In the last two decades there has been a movement in which administrators see themselves as educators on equal levels with faculty members. As NAS wrote in a statement, “The movement goes by several names: ‘educating the whole person,’ ‘the residential life revolution’ and ‘the student learning imperative.’ Because many administrators perceive their role to be to help students become good and active “citizens” and overcome their biases, they take it upon themselves to reeducate them. This was the case at the University of Delaware, whose Big-Brother-esque ideological residence life program for freshman NAS and FIRE exposed in 2007.

3. Censorship

“That is where the problems are coming from: the administrators,” FIRE president Greg Lukianoff said at the 2009 NAS conference. FIRE (the Foundation for Individual Rights in Education) works to protect First Amendment rights on campus. FIRE especially targets speech codes—rules forbidding certain kinds of speech—which are generally created by administrators who “have taken up this issue as a moral imperative.” They believe their job is to protect students from being offended, when in fact such protection violates the right to freedom of speech (and it’s not their job).

4. Ideology

“To please political constituencies, universities need more diversity administrators, sustainability administrators, or anyone else who might improve the prospects for subsidies from politicians,” the Goldwater Institute study asserts. Indeed, colleges and universities are hiring more and more chief diversity officers, “green deans,” and staff to support them. See AASHE’s directory of campus sustainability officers and the list of members in the National Association of Diversity Officers in Higher Education (NADOHE). Colleges have also discovered how to get cheap labor out of eco-enthusiastic students: hire them as sustainability administrators (sustainabullies) when they graduate. The cycle of indoctrination can then continue. See NAS’s takedown of the campus diversity industry in “What Does a Chief Diversity Officer Actually Do?

5. Mission Fail

All these things combine to form a massive distraction from the real reason colleges exist in the first place. Education is being crowded out by all the other stuff to which administrators are directing students’ and faculty members’ attention. This refocusing of attention has led to a re-centering of higher education’s ultimate mission: it’s now less about intellectual growth and more about advocacy for trendy causes. See “Beating the Apple Tree: How the University Coerces Activism,” Academic Questions, vol. 23, no. 2.

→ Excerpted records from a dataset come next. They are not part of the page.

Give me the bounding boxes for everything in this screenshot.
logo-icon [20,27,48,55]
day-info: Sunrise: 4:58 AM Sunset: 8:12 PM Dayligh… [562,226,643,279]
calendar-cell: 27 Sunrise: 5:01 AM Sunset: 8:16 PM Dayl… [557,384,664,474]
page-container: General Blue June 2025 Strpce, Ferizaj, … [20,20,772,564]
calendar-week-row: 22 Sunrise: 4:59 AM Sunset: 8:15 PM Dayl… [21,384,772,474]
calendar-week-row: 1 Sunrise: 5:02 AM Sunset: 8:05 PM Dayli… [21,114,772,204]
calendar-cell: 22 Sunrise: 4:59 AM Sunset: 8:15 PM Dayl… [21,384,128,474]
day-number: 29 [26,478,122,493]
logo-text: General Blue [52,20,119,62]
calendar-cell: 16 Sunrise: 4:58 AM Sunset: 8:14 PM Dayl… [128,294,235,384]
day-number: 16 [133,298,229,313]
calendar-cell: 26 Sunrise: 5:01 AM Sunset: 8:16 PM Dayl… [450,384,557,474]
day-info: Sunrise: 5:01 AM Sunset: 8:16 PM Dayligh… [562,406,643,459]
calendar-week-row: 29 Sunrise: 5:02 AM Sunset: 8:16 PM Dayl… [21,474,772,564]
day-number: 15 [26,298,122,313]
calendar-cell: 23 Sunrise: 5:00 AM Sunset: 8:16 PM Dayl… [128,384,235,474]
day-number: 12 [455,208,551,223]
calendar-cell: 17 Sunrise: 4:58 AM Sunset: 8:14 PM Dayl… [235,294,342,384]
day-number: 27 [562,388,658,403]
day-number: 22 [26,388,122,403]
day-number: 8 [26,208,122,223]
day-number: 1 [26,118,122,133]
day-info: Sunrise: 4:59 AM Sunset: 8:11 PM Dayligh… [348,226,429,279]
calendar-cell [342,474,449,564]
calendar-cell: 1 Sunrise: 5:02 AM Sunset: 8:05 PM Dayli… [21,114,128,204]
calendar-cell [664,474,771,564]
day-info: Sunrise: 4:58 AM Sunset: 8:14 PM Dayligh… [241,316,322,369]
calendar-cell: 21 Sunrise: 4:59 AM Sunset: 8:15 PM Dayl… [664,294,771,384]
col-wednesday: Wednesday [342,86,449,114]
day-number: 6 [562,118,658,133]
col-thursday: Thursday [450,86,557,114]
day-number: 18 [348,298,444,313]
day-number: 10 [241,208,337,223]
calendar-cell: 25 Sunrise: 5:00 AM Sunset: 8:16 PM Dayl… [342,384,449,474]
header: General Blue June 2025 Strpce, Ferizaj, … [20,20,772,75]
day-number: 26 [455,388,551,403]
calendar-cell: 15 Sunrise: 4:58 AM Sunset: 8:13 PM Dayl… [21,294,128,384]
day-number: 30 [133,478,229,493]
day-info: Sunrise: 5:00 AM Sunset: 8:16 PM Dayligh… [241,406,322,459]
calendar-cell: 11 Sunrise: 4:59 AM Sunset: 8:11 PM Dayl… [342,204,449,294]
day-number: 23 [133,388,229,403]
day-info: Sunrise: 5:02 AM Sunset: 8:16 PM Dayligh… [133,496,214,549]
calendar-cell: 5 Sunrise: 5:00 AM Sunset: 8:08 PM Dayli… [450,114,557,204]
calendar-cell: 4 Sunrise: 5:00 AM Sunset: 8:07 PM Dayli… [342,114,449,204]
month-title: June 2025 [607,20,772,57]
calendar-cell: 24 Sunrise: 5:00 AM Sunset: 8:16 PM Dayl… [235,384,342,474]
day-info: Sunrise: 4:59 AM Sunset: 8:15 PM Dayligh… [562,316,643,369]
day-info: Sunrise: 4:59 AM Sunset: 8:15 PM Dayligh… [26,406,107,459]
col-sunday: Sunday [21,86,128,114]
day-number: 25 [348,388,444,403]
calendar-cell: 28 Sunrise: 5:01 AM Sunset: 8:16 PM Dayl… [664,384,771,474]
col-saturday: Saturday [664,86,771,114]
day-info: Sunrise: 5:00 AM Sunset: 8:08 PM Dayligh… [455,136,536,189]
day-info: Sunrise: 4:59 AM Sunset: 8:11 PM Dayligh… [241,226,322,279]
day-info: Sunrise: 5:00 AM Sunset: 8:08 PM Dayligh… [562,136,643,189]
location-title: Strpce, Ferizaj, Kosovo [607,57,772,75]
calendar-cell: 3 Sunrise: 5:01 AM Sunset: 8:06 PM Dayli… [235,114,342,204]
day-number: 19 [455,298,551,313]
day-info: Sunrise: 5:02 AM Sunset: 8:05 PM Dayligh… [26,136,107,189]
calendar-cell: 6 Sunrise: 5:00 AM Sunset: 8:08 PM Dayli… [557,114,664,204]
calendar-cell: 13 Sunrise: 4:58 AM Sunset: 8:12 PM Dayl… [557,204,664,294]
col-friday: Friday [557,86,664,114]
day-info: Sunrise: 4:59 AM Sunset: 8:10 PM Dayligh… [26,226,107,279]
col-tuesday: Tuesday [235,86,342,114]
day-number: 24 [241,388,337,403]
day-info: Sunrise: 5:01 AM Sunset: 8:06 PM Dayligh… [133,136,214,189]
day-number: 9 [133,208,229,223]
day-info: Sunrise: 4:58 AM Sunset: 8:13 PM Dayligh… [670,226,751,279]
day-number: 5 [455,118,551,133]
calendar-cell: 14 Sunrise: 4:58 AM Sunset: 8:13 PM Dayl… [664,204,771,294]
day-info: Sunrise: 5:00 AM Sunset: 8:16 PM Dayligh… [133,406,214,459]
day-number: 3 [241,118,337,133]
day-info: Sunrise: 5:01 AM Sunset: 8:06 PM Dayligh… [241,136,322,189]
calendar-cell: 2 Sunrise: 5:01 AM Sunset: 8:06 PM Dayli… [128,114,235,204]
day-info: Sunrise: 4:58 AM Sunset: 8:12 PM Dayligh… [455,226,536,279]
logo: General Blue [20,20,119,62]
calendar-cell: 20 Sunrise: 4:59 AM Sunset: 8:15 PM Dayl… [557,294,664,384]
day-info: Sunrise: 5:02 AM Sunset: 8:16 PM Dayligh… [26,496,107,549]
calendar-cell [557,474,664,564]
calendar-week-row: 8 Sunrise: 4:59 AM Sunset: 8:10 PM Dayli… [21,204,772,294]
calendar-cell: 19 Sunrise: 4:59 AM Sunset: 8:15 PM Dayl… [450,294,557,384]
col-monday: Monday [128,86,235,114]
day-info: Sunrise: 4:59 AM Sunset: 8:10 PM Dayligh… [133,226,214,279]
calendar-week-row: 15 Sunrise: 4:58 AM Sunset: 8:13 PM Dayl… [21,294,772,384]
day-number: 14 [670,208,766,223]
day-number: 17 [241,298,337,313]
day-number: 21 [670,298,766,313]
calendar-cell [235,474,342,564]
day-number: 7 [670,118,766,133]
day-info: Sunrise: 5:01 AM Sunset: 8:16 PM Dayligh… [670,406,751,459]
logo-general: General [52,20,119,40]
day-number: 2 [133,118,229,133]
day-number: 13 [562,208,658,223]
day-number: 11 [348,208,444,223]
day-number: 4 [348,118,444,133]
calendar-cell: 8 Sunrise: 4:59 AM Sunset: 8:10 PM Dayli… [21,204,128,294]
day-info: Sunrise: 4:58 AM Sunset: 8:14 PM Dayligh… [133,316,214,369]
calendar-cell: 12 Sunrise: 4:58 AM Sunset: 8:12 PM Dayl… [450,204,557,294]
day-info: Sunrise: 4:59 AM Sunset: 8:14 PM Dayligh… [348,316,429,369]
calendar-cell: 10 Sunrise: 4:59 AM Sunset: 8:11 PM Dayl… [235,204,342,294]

These five are among the most prominent problems that arise from having a lopsided ratio of faculty members to managers. How did we get here? The Goldwater Institute study suggests that government subsidies are the main reason for administrative bloat and skyrocketing costs in higher education:

Being non-profits, [universities] do not return excess profits to shareholders; instead, they return excess profits to their de facto shareholders, the administrators who manage the institutions. These administrators are paid dividends in the form of higher compensation and more fellow administrators who can reduce their own workload or expand their empires.

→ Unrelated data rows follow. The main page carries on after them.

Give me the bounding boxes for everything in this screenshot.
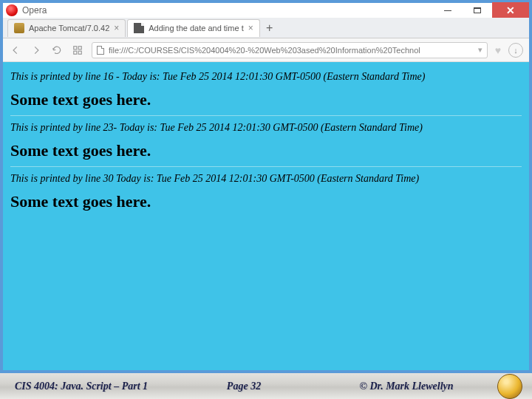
page-content: This is printed by line 16 - Today is: T… xyxy=(3,62,529,370)
header2: Some text goes here. xyxy=(10,141,522,160)
arrow-left-icon xyxy=(10,45,21,55)
tab-label: Adding the date and time t xyxy=(149,24,243,33)
footer-author: © Dr. Mark Llewellyn xyxy=(325,381,488,392)
url-text: file:///C:/COURSES/CIS%204004%20-%20Web%… xyxy=(109,46,474,55)
tab-close-icon[interactable]: × xyxy=(248,23,253,33)
tab-adding-date[interactable]: Adding the date and time t × xyxy=(127,19,259,37)
browser-window: Opera ✕ Apache Tomcat/7.0.42 × Adding th… xyxy=(0,0,532,373)
new-tab-button[interactable]: + xyxy=(262,20,278,36)
line23-text: This is printed by line 23- Today is: Tu… xyxy=(10,122,522,134)
app-name: Opera xyxy=(22,5,47,16)
forward-button[interactable] xyxy=(30,44,43,57)
tab-label: Apache Tomcat/7.0.42 xyxy=(29,24,109,33)
line30-text: This is printed by line 30 Today is: Tue… xyxy=(10,173,522,185)
download-icon: ↓ xyxy=(514,46,518,55)
svg-rect-1 xyxy=(78,46,81,49)
page-icon xyxy=(97,46,104,55)
document-favicon-icon xyxy=(134,23,144,33)
divider xyxy=(10,115,522,116)
header3: Some text goes here. xyxy=(10,192,522,211)
close-button[interactable]: ✕ xyxy=(492,2,529,18)
maximize-button[interactable] xyxy=(463,2,492,18)
header1: Some text goes here. xyxy=(10,90,522,109)
window-controls: ✕ xyxy=(433,2,529,18)
footer-course: CIS 4004: Java. Script – Part 1 xyxy=(0,381,163,392)
dropdown-icon[interactable]: ▾ xyxy=(478,45,482,55)
back-button[interactable] xyxy=(9,44,22,57)
reload-icon xyxy=(52,45,62,55)
grid-icon xyxy=(72,45,83,55)
tomcat-favicon-icon xyxy=(14,23,24,33)
url-box[interactable]: file:///C:/COURSES/CIS%204004%20-%20Web%… xyxy=(92,42,488,58)
titlebar: Opera ✕ xyxy=(3,0,529,18)
divider xyxy=(10,166,522,167)
slide-footer: CIS 4004: Java. Script – Part 1 Page 32 … xyxy=(0,373,532,399)
reload-button[interactable] xyxy=(50,44,64,57)
tab-close-icon[interactable]: × xyxy=(114,23,119,33)
minimize-button[interactable] xyxy=(433,2,463,18)
opera-logo-icon xyxy=(6,4,18,16)
line16-text: This is printed by line 16 - Today is: T… xyxy=(10,71,522,83)
svg-rect-0 xyxy=(74,46,77,49)
tab-tomcat[interactable]: Apache Tomcat/7.0.42 × xyxy=(7,19,126,37)
tab-bar: Apache Tomcat/7.0.42 × Adding the date a… xyxy=(3,18,529,38)
speed-dial-button[interactable] xyxy=(71,44,84,57)
footer-page: Page 32 xyxy=(163,381,325,392)
svg-rect-3 xyxy=(78,51,81,54)
ucf-logo-icon xyxy=(488,373,532,399)
svg-rect-2 xyxy=(74,51,77,54)
arrow-right-icon xyxy=(31,45,41,55)
downloads-button[interactable]: ↓ xyxy=(508,43,523,58)
navigation-bar: file:///C:/COURSES/CIS%204004%20-%20Web%… xyxy=(3,38,529,62)
bookmark-heart-icon[interactable]: ♥ xyxy=(495,44,501,56)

“The primary solution,” say the authors, “is to reduce the rate of government subsidies. We need to stop feeding the beast.”

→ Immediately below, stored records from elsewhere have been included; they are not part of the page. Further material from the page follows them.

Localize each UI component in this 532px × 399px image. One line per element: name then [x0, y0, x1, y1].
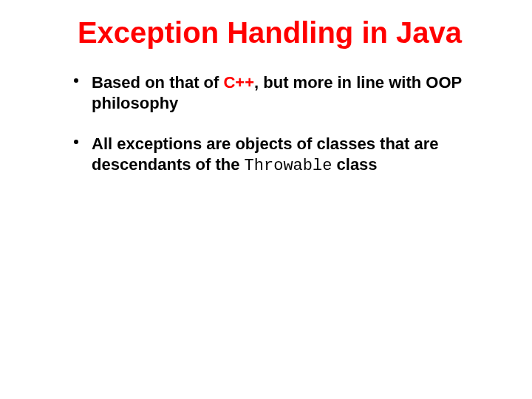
throwable-code: Throwable — [245, 157, 332, 175]
list-item: All exceptions are objects of classes th… — [74, 134, 495, 176]
list-item: Based on that of C++, but more in line w… — [74, 72, 495, 113]
bullet-icon — [74, 140, 78, 144]
bullet-text-suffix: class — [332, 155, 377, 174]
bullet-icon — [74, 78, 78, 83]
bullet-list: Based on that of C++, but more in line w… — [44, 72, 495, 176]
slide-title: Exception Handling in Java — [44, 15, 495, 50]
cpp-highlight: C++ — [223, 73, 254, 92]
bullet-text-prefix: Based on that of — [92, 73, 223, 92]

To read the full report from the Goldwater Institute, click here.  

*Interestingly, Baylor University had the highest growth rate in administration (a 149.7% increase from 1993 to 2007) of the 10 Texas schools surveyed, and one of the highest growth rates overall. Yet only yesterday, the American Council of Trustees and Alumni (ACTA) found Baylor to be one of 16 “A List” schools on WhatWillTheyLearn.com. This means Baylor is one of the few four-year institutions—out of a total of 714 surveyed—that requires students to take at least 6 core subjects. The core subjects ACTA looks for are Composition, Mathematics, Science, Economics, U.S. Government or History, Literature, and Foreign Language.